● **BRIEF**: Down to the final line, print the records below exactly and without pictures.

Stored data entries
----------------------------------------

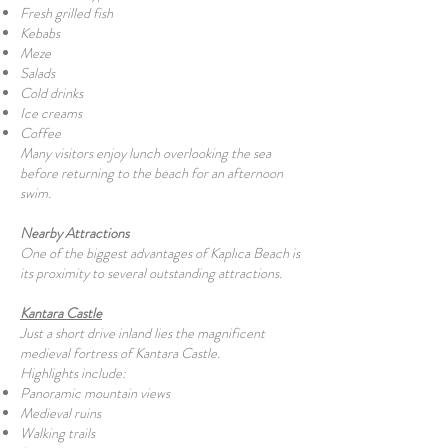
Fresh grilled fish
Kebabs
Meze
Salads
Cold drinks
Ice creams
Coffee
Many visitors enjoy lunch overlooking the sea
before returning to the beach for an afternoon
swim.
Nearby Attractions
One of the biggest advantages of Kaplıca Beach is
its proximity to several outstanding attractions.
Kantara Castle
Just a short drive inland lies the magnificent
medieval fortress of Kantara Castle.
Highlights include:
Panoramic mountain views
Medieval ruins
Walking trails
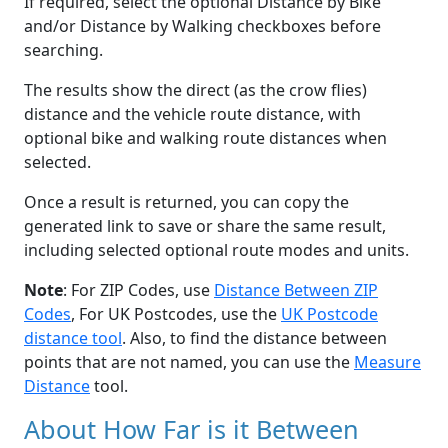
If required, select the optional Distance by Bike
and/or Distance by Walking checkboxes before
searching.
The results show the direct (as the crow flies)
distance and the vehicle route distance, with
optional bike and walking route distances when
selected.
Once a result is returned, you can copy the
generated link to save or share the same result,
including selected optional route modes and units.
Note
: For ZIP Codes, use
Distance Between ZIP
Codes
, For UK Postcodes, use the
UK Postcode
distance tool
. Also, to find the distance between
points that are not named, you can use the
Measure
Distance
tool.
About How Far is it Between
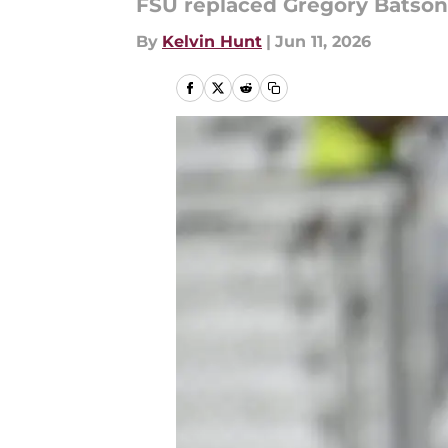
FSU replaced Gregory Batson w
By
Kelvin Hunt
|
Jun 11, 2026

----------------------------------------

● **RESPONSE TO THE TASK**:
Fresh grilled fish
Kebabs
Meze
Salads
Cold drinks
Ice creams
Coffee
Many visitors enjoy lunch overlooking the sea
before returning to the beach for an afternoon
swim.
Nearby Attractions
One of the biggest advantages of Kaplıca Beach is
its proximity to several outstanding attractions.
Kantara Castle
Just a short drive inland lies the magnificent
medieval fortress of Kantara Castle.
Highlights include:
Panoramic mountain views
Medieval ruins
Walking trails
If required, select the optional Distance by Bike
and/or Distance by Walking checkboxes before
searching.
The results show the direct (as the crow flies)
distance and the vehicle route distance, with
optional bike and walking route distances when
selected.
Once a result is returned, you can copy the
generated link to save or share the same result,
including selected optional route modes and units.
Note
: For ZIP Codes, use
Distance Between ZIP
Codes
, For UK Postcodes, use the
UK Postcode
distance tool
. Also, to find the distance between
points that are not named, you can use the
Measure
Distance
tool.
About How Far is it Between
FSU replaced Gregory Batson w
By
Kelvin Hunt
|
Jun 11, 2026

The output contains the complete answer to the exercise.